Blog: Delhi en Agra

Zaterdag 18 september 2010, 11:08

Na Jaipur trok ik naar Delhi, waar ik te gast was bij Mark en zijn vriendin Annapoorna. Mark was mijn kotgenoot in het Malting House in Cambridge. Hij is in Delhi opgegroeid en werkte daar afgelopen jaar opnieuw als jurist. Op het eind van de maand trekt Mark overigens terug naar Cambridge om daar te doctoreren in de rechten, maar hij was dus nog in Delhi om mij een beetje rond te leiden. En die begeleiding was zeer welgekomen, want Delhi wordt vaak genoemd als de meest overrompelende stad in India voor toeristen. De verschillende bezienswaardigheden in Delhi liggen ook vrij ver van elkaar, dus Mark als privé-chauffeur in het krioelende verkeer maakte het sightseeën er veel gemakkelijk op, al is er nu (naar aanleiding van de aanstaande Commonwealth Games) ook een nieuw metronetwerk. Mark heeft overigens, overtuigd door het beschaafde Britse verkeer, het toeteren opgegeven en beperkt zich nu tot het geven van signalen met de faren. Hij heeft ook eventjes geprobeerd om de rijstroken te volgen en om enkel rechts in te halen (in India rijdt men links), maar dat werkt gewoon niet in India; je geraakt nergens en je hindert het verkeer meer dan dat je het vlotter doet lopen!
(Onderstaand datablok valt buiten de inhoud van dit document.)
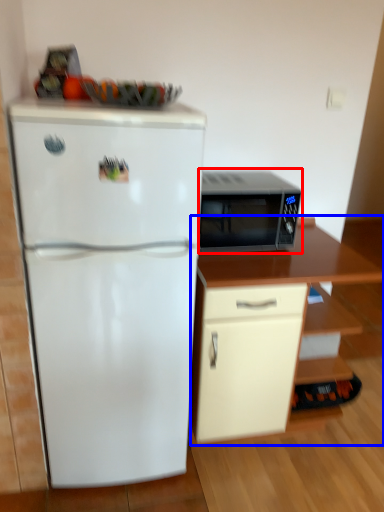 Question: Which object appears closest to the camera in this image, microwave oven (highlighted by a red box) or cabinetry (highlighted by a blue box)?

Choices:
 (A) microwave oven
 (B) cabinetry

Answer: (B) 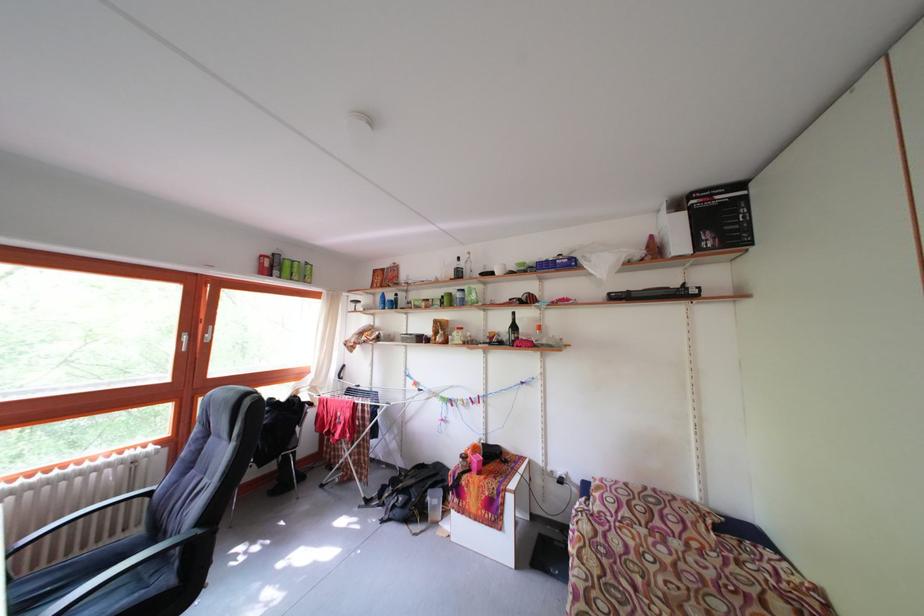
Erg goed heb ik Delhi niet leren kennen. Ik was er slechts twee volle dagen, en het weer zat niet mee. Toen we uit de metro kwamen om de oude stad in te gaan, bleken alle straten onder water te staan, en zijn we dus maar direct terug de metro ingekropen. Ook het Rode Fort, nochtans een van Delhi's bekendste bezienswaardigheden en UNESCO werelderfgoed, hebben we moeten overslaan wegens de regen.
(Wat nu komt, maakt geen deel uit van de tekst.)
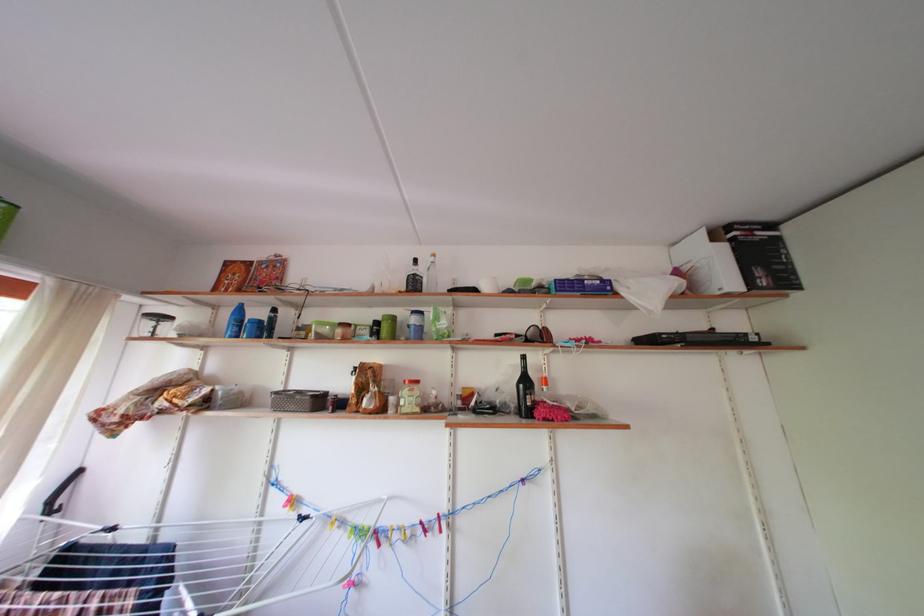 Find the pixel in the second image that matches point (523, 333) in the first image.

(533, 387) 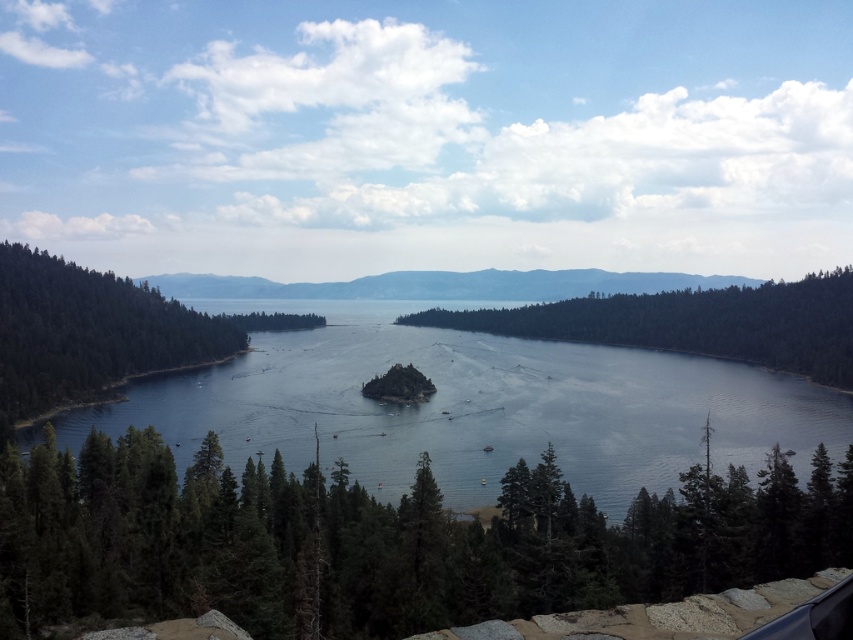 Question: Is green matte tree at lower center bigger than green matte tree at left?

Choices:
 (A) yes
 (B) no

Answer: (B)

Question: Which point appears closest to the camera in this image?

Choices:
 (A) (13, 401)
 (B) (91, 538)
 (C) (585, 486)
 (D) (173, 289)

Answer: (B)

Question: Observing the image, what is the correct spatial positioning of green matte tree at left in reference to gray/rocky mountain at center?

Choices:
 (A) left
 (B) right

Answer: (A)

Question: Which object is positioned farthest from the green matte tree at left?

Choices:
 (A) green matte tree at lower center
 (B) gray/rocky mountain at center
 (C) green textured island at center

Answer: (B)

Question: Where is clear blue water at center located in relation to gray/rocky mountain at center in the image?

Choices:
 (A) above
 (B) below

Answer: (B)

Question: Which of the following is the farthest from the observer?

Choices:
 (A) (608, 440)
 (B) (387, 580)
 (C) (265, 278)
 (D) (138, 368)

Answer: (C) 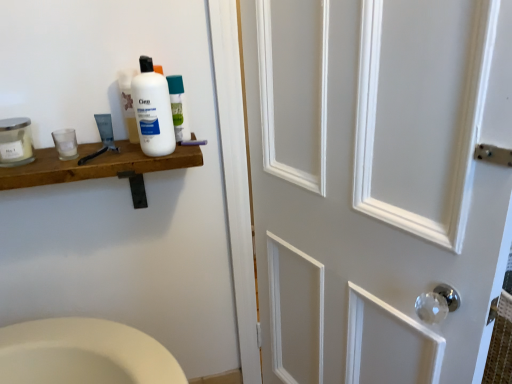 Question: From a real-world perspective, is white plastic bottle at upper left physically above clear glass mouthwash at left, the second mouthwash viewed from the right?

Choices:
 (A) yes
 (B) no

Answer: (A)

Question: Is white plastic bottle at upper left not within clear glass mouthwash at left, the second mouthwash viewed from the right?

Choices:
 (A) yes
 (B) no

Answer: (A)

Question: Would you say white plastic bottle at upper left contains clear glass mouthwash at left, which is the second mouthwash in left-to-right order?

Choices:
 (A) no
 (B) yes

Answer: (A)

Question: From a real-world perspective, is white plastic bottle at upper left located beneath clear glass mouthwash at left, the second mouthwash viewed from the right?

Choices:
 (A) yes
 (B) no

Answer: (B)

Question: Can you confirm if white plastic bottle at upper left is wider than clear glass mouthwash at left, the second mouthwash viewed from the right?

Choices:
 (A) no
 (B) yes

Answer: (B)

Question: Does white plastic bottle at upper left have a larger size compared to clear glass mouthwash at left, the second mouthwash viewed from the right?

Choices:
 (A) no
 (B) yes

Answer: (B)

Question: Is clear glass mouthwash at left, the second mouthwash viewed from the right, turned away from clear glass jar at left, the third mouthwash when ordered from right to left?

Choices:
 (A) yes
 (B) no

Answer: (B)

Question: From the image's perspective, does clear glass mouthwash at left, the second mouthwash viewed from the right, appear lower than clear glass jar at left, which is the first mouthwash from left to right?

Choices:
 (A) yes
 (B) no

Answer: (A)

Question: Would you consider clear glass mouthwash at left, the second mouthwash viewed from the right, to be distant from clear glass jar at left, which is the first mouthwash from left to right?

Choices:
 (A) yes
 (B) no

Answer: (B)

Question: Is clear glass mouthwash at left, which is the second mouthwash in left-to-right order, outside of clear glass jar at left, which is the first mouthwash from left to right?

Choices:
 (A) yes
 (B) no

Answer: (A)

Question: Is clear glass mouthwash at left, the second mouthwash viewed from the right, positioned before clear glass jar at left, which is the first mouthwash from left to right?

Choices:
 (A) no
 (B) yes

Answer: (A)

Question: Does clear glass mouthwash at left, which is the second mouthwash in left-to-right order, have a lesser height compared to clear glass jar at left, which is the first mouthwash from left to right?

Choices:
 (A) yes
 (B) no

Answer: (A)

Question: From a real-world perspective, is white painted wood door at right beneath clear glass jar at left, which is the first mouthwash from left to right?

Choices:
 (A) no
 (B) yes

Answer: (B) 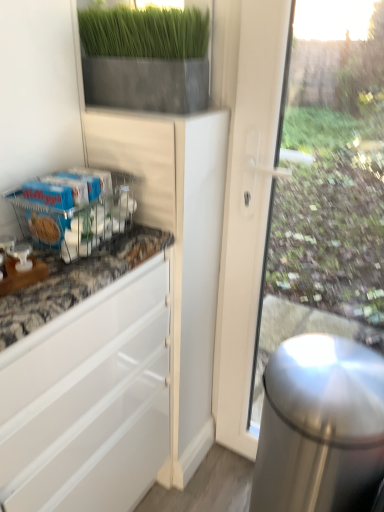 Question: Does polished stainless steel trash can at right have a larger size compared to matte gray planter at upper center?

Choices:
 (A) yes
 (B) no

Answer: (A)

Question: Is polished stainless steel trash can at right placed right next to matte gray planter at upper center?

Choices:
 (A) no
 (B) yes

Answer: (A)

Question: Is polished stainless steel trash can at right further to camera compared to matte gray planter at upper center?

Choices:
 (A) yes
 (B) no

Answer: (B)

Question: Is polished stainless steel trash can at right oriented towards matte gray planter at upper center?

Choices:
 (A) yes
 (B) no

Answer: (B)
Het is inderdaad monsoonseizoen in India, wat warm en vochtig weer betekent. De monsoon is niet het ideale weer voor toerisme, maar het het wiskundecongres in Hyderabad had ik geen keuze. En eigenlijk was het weer draaglijker, minder plakkend heet, dan ik vreesde. De luchtvochtigheid was weliswaar steeds hoog, dus het zweet vloeide rijkelijk, maar gelukkig was er bijna de hele tijd een wolkenlaag die me afschermde van de brandende zon. En de regen viel soms wel met bakken uit de lucht, genre zwemmen of verzuipen, maar die stortbuien waren meestal van korte duur, zodat je na eventjes schuilen weer de draad kon opnemen. Slechts op drie momenten heeft het weer mijn plannen in de war kunnen sturen: in Delhi (veel regen), in Khajuraho (té heet) en in Darjeeling (mist). Langs de andere kant heeft de monsoon ook een voordeel: India is nu op z'n groenst. Vooral kleinere, landelijke plaatsen zoals Amber en Orchha zijn zonder twijfel het meest pittoresk tijdens de monsoon, wanneer het landschap fris en groen is, in plaats van dor en droog.
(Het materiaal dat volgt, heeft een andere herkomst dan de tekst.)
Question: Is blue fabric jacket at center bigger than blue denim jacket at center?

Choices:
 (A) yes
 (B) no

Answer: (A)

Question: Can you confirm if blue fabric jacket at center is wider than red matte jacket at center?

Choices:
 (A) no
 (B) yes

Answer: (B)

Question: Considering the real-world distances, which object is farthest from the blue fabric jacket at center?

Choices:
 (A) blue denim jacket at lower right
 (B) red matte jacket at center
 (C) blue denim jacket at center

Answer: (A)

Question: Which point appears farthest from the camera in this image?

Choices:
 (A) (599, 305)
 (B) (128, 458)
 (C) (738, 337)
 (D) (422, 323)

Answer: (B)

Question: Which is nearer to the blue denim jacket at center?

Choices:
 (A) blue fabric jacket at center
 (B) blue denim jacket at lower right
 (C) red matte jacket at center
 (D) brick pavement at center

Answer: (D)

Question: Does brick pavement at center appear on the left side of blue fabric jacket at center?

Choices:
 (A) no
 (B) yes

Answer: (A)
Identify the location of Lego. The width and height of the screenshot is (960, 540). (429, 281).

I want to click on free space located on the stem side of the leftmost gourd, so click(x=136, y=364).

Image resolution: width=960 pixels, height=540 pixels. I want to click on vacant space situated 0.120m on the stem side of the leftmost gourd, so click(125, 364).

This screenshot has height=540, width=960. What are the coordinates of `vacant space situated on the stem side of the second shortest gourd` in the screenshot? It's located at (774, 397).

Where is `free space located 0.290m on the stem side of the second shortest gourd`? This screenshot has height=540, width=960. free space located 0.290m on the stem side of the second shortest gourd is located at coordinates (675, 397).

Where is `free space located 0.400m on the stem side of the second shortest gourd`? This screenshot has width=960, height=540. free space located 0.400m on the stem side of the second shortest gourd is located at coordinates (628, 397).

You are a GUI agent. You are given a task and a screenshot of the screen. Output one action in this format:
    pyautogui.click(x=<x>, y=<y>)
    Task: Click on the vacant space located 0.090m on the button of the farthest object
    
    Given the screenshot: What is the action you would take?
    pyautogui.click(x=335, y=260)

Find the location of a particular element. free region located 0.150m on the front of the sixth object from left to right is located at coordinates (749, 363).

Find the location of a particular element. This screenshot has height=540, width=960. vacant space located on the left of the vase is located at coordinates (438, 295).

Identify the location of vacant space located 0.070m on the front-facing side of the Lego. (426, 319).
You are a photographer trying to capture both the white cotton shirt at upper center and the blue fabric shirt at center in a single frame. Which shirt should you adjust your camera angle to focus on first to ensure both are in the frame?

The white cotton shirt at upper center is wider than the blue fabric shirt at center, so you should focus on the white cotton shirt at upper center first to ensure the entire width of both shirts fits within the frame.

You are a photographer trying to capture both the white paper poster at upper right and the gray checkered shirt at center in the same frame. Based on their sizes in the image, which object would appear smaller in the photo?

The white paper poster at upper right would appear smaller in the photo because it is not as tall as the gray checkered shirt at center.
Ondanks de regen in Delhi, hebben we toch nog een aantal bezienswaardigheden kunnen zien. Het Rode Fort heb ik dus gemist, maar de twee andere UNESCO-werelderfgoedsites in Delhi heb ik wel bezocht. Ten eerste is er de Qutb Minar, met 72,5 meter de hoogste stenen minaret ter wereld. De minaret werd gebouwd tussen 1193 en 1368, toen moslims heersten over Delhi. Sinds 1981 (toen 45 mensen, vooral schoolkinderen, dood vertrappeld werden in de toren nadat een elektriciteitspanne paniek veroorzaakte) is het niet meer mogelijk om de Qutb Minar te beklimmen, maar het blijft een populaire bestemming, zowel voor Indiërs en buitenlandse toeristen. Ten tweede is er Humayuns graftombe. Humayun leefde van 1508 tot 1556 en was de tweede heerser van het Mogoelrijk. Zijn indrukwekkende graftombe werd afgewerkt in 1571. De Taj Mahal, die een kleine eeuw jonger is, heeft onbetwistbaar inspiratie gehaald hier.

Humayuns graftombe

Verder bezochten we ook de ruines van Tughlaqabad. De geschiedenis van Delhi is eigenlijk een opeenvolging van acht verschillende steden, met elk hun eigen stadskern. Het Britse New Delhi (meer bepaald Luytens' Delhi) is de achtste en recentste stad. Tughlaqabad was de derde stad, en ook stad met de kortste levensduur. Tughlaqabad werd gebouwd door Ghiyath al-Din Tughluq in 1321, en werd amper zes jaar later, na Ghiyath al-Din's dood, al verlaten. Van de stad blijft niet veel over (enkel het mausoleum van Ghiyath al-Din Tughluq wordt onderhouden), maar het is aangenaam wandelen tussen de ruïnes.

Tot slot in Delhi bezochten we ook de Lotus Tempel. Dit is het centrum in India van de Bahá'í religie, die als ambitieus doel heeft om alle wereldreligies te verenigen en iedereen in vrede te doen leven. Een informatiepaneel vertelt over de vredesboodschap die Bahá'u'lláh, de stichter van het Bahá'í-geloof, in 1867 bracht bij onder andere Napoleon III en Wilhelm I. Dat amper drie jaar later de Frans-Duitse oorlog losbrak, staat er niet bij vermeld... Anyway, de Lotus Tempel zelf is een modern bouwwerk (afgewerkt in 1986), gevormd naar de lotusbloem en fraai omgeven door enkele vijvertjes en goed onderhouden tuinen. De lotus is overigens de nationale bloem van India, een symbool van eer, triomf, voorspoed en van een lang leven.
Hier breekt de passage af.